As I understand it, the political resonance of that last phrase is found in the book’s historical argument that “Jew” and “Arab” where once jointly “Semitic,” so that a “Semitic perspective” would be an important alternative to prevailing contemporary narratives of “Jew vs. Arab.” The stakes, then, could not be higher: the “literary imagination” holds out something like the promise of reconciliation, in the sense of which Said spoke of it (see the essays collected in The End of the Peace Process). As Anidjar writes, “I attend to the way in which the texts of Arabic and Jewish literatures undo the narrow limits to which they are confined by the topological imagination and by the disciplines.” And later: “throughout and against history, literature resists.”

What the book largely offers, however, are discussions of that confinement—by the discipline of comparative literature, for example—rather than of literary resistance to it. I confess that I’m still trying to follow Anidjar’s argument, so maybe I’ve got this wrong, but it seems to me that in the places where we might expect discussion of literary texts, we are given instead a resonant picture of the kind of critical brooding I have been discussing. That is, it is the critic’s relation to his object—anguished, anxious, treasonous—that interests Anidjar. The idea is that any such relationship will betray the most important thing about literature, indeed the only thing that matters about it, namely its resistance to history. The critic, who is institutionally located and bound by networks of affiliation she can never quite escape, can only ever be a representative of history, and of the disciplines, can therefore even at her generous best—again with the largest stakes in mind—only imagine a “two-state” (that is, institutionally and historically determined) solution to such intractable questions as that of Palestine. The one-state solution for which Said advocated and which he turned sometimes to literature in order to imagine—that is destined to remain out of reach, though not out of mind for the critic aware enough of her own failings.

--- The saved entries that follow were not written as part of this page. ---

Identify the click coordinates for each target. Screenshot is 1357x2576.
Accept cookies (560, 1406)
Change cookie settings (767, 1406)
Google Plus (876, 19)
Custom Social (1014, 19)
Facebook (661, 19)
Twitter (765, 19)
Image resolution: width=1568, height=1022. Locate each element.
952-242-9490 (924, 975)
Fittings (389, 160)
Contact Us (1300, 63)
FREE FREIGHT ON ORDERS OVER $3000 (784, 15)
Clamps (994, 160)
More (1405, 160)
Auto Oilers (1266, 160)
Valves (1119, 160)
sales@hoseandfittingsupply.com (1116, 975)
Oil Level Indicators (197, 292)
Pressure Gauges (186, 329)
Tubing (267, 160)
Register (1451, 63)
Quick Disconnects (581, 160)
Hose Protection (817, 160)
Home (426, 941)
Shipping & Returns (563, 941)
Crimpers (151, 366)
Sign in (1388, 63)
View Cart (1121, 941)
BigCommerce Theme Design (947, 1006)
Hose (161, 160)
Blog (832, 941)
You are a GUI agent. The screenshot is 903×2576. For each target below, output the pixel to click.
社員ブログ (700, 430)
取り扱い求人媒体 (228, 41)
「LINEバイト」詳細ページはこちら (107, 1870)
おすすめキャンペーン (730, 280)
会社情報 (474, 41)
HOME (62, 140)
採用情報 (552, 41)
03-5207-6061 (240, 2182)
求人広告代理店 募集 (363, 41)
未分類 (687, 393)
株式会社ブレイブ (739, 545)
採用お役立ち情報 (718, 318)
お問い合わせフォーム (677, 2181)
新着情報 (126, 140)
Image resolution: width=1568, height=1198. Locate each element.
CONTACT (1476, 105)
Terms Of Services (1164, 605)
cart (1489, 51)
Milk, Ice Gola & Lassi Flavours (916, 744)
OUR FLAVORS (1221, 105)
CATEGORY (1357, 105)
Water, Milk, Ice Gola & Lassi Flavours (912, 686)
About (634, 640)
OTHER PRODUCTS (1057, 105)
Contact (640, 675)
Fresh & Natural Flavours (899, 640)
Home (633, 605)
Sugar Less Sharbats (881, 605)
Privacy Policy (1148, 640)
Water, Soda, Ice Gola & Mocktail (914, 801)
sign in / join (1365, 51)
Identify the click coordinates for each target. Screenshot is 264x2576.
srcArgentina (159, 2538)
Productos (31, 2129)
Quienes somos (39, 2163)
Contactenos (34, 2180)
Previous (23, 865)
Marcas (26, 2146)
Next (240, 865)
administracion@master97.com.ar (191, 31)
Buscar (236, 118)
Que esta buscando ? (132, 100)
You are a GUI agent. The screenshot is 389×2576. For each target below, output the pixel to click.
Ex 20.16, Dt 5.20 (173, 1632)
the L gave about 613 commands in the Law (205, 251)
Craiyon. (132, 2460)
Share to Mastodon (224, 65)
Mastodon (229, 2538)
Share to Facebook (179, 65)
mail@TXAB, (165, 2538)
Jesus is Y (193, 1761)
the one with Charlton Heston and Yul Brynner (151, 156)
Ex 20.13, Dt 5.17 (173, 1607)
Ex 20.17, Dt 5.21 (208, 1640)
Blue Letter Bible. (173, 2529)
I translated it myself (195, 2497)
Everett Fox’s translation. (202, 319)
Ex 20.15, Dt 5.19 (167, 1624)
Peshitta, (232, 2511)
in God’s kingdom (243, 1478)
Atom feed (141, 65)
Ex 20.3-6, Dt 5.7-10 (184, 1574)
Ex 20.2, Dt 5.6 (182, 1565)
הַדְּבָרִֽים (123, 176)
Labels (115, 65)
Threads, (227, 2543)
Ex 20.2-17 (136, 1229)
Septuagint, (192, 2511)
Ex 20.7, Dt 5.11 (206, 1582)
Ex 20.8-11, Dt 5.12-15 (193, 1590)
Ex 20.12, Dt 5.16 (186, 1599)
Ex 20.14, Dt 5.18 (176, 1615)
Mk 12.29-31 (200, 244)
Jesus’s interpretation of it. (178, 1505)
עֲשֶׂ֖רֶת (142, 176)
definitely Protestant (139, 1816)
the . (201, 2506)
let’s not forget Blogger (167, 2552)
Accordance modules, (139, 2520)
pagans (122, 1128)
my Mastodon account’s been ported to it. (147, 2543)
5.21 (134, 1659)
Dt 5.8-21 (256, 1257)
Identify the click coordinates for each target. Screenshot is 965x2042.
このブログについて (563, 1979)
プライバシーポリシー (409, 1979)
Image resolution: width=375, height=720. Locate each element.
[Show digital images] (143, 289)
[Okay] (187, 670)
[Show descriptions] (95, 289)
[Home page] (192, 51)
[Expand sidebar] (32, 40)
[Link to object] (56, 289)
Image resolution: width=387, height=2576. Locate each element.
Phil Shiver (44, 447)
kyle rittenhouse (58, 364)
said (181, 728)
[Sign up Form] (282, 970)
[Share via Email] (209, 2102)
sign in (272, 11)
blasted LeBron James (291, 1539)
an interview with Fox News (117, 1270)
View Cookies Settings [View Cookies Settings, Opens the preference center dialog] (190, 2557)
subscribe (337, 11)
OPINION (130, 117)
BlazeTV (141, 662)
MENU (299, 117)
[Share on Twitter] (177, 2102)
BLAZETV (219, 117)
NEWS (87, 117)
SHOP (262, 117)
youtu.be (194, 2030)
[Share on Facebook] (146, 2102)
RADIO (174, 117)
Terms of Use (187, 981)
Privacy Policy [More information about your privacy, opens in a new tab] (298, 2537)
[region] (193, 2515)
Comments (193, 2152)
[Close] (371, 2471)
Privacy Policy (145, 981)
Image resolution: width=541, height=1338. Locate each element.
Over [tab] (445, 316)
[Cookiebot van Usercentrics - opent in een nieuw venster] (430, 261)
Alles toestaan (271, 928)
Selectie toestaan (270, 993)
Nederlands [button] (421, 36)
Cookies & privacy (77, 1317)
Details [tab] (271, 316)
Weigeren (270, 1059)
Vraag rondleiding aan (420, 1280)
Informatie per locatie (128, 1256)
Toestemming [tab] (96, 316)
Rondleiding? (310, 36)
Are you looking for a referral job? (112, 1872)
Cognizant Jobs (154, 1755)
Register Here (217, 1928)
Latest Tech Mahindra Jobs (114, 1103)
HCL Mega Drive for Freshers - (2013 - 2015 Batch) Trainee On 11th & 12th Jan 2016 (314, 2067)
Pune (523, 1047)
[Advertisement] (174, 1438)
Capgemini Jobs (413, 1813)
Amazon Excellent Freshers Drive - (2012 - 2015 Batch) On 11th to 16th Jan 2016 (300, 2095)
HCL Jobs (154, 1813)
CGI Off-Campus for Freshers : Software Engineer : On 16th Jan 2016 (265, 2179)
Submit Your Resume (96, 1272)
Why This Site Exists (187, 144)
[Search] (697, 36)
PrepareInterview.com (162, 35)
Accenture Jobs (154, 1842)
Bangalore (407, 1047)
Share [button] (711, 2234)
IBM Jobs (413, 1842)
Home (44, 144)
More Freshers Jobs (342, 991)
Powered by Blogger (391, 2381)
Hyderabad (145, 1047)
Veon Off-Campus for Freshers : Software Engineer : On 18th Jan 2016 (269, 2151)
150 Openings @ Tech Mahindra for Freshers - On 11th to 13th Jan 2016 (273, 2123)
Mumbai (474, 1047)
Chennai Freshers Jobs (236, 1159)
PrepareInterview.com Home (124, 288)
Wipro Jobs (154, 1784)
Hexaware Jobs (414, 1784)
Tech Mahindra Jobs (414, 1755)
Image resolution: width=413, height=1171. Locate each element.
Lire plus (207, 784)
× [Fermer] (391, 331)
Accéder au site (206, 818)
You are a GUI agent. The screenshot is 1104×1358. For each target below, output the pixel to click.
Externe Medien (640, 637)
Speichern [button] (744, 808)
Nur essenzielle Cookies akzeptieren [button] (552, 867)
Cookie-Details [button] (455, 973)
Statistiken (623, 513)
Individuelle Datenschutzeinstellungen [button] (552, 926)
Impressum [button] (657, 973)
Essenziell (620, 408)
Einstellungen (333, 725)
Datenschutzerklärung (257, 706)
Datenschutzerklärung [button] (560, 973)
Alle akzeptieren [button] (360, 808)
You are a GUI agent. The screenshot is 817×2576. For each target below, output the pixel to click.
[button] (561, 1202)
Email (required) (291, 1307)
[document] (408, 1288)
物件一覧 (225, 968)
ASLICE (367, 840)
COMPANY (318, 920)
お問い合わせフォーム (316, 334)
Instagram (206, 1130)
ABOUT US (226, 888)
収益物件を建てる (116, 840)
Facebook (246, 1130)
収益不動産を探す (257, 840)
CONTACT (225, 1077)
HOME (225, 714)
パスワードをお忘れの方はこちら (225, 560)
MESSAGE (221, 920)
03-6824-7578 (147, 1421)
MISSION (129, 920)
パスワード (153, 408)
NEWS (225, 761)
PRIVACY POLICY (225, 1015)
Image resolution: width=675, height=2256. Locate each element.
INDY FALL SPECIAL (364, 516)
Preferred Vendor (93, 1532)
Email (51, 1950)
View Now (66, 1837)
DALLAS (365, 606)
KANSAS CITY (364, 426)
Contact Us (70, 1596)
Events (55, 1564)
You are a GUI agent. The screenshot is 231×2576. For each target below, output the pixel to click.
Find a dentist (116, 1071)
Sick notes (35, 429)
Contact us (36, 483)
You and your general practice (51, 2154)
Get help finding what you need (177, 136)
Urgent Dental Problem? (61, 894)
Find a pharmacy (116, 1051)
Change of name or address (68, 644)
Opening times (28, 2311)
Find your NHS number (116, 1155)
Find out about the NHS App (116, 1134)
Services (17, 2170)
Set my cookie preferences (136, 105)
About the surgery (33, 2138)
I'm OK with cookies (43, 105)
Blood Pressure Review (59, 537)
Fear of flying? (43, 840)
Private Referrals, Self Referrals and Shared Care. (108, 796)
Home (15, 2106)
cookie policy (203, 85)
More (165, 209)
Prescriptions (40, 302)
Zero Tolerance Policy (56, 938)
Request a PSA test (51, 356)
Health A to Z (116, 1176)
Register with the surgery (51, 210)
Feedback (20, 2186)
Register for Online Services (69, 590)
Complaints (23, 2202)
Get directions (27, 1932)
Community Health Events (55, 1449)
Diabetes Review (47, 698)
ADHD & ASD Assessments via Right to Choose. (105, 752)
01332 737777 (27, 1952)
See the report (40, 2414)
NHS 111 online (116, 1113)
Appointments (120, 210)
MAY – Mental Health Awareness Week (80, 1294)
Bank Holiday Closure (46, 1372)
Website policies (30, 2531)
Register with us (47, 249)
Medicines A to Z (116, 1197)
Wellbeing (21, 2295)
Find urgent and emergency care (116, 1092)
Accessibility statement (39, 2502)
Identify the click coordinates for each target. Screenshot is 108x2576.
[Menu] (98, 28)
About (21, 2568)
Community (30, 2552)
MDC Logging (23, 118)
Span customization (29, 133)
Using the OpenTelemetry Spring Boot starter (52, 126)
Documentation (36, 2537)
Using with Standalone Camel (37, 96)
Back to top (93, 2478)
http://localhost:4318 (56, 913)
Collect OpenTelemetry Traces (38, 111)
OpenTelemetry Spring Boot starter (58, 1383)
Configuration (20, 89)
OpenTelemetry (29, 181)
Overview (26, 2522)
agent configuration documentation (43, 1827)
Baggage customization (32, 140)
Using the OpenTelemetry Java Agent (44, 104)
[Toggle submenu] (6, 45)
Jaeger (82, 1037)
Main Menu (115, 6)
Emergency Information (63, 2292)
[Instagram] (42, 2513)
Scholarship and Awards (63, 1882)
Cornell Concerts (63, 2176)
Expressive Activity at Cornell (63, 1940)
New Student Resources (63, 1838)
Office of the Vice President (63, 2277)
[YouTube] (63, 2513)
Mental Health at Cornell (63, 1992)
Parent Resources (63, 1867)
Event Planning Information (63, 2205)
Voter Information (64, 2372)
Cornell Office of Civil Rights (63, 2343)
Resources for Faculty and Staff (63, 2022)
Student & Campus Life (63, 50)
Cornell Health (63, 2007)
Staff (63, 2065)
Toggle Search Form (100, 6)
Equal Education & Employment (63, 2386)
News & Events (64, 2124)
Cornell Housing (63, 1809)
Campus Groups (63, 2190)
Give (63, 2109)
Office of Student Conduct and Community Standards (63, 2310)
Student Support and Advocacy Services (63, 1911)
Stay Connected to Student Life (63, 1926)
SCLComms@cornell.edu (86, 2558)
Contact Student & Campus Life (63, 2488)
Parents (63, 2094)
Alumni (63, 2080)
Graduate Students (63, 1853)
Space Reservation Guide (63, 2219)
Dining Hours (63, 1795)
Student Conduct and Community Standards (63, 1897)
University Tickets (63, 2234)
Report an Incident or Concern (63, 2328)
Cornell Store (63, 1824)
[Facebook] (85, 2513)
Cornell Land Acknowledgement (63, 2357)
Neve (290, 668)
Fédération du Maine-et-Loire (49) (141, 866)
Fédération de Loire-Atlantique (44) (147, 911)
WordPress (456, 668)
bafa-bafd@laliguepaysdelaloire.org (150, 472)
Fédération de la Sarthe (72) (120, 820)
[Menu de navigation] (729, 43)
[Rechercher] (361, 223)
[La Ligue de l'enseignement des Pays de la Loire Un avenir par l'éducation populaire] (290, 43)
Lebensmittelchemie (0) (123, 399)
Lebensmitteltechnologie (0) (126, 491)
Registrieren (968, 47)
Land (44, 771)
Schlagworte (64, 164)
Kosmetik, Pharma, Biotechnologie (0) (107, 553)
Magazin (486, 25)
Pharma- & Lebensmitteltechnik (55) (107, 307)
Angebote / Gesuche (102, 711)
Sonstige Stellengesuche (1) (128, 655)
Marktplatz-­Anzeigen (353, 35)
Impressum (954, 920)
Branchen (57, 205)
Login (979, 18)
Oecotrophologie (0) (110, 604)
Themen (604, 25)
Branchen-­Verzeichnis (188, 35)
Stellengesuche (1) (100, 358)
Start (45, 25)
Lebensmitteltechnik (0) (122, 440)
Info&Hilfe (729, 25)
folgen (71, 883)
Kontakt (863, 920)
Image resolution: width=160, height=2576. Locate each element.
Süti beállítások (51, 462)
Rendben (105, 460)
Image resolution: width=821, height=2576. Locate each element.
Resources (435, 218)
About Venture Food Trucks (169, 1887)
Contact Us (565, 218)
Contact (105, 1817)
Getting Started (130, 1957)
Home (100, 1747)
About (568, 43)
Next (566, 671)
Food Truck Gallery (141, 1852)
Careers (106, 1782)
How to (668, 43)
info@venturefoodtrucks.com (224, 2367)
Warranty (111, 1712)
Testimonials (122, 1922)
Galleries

It is Paul de Man who becomes the guiding figure in Anidjar’s account. Riffing on de Man, Anidjar writes of “The [critic’s] treason, which is also an active joining (a treacherous obedience), a belonging without allegiance, perhaps.” This, he concludes enigmatically, “is the promise, no more than a promise and, equally, the threat of another future, if not of another modernity.” What I take this to mean is that the critic’s treason is the promise of another future because it holds out the possibility of breaking definitively with the past. But this promise is also a threat, because any true break will throw all cherished categories out of the window. And this will be true not only for our illiberal/facist/fundamentalist opponents but for us too, no matter how progressive, generous, and reflexive we imagine ourselves to be.

But this is for the future. What does critique looks like now, in the aftermath of enlightenment? For de Man and Anidjar (and possibly Said) it seems to be a reflexivity so crosscut with humility and tragedy that it keeps generating, as if in compensation, a concept of literariness that is always just around the bend. I think it is not accidental that de Man’s own critical career continued to circle around those texts loosely termed “romantic”—the works of the late eighteenth and early nineteenth century that were striving to come to terms with the secular horizons opened up by the Enlightenment, and striving to find a voice for ways of being that those secular horizons were unable or unwilling to recognize. What I think de Man sensed in those texts and writers is what Anidjar senses in de Man. If we had to label it, we could call it “non-heteronomous critique.” Or, we could just call it “literature.”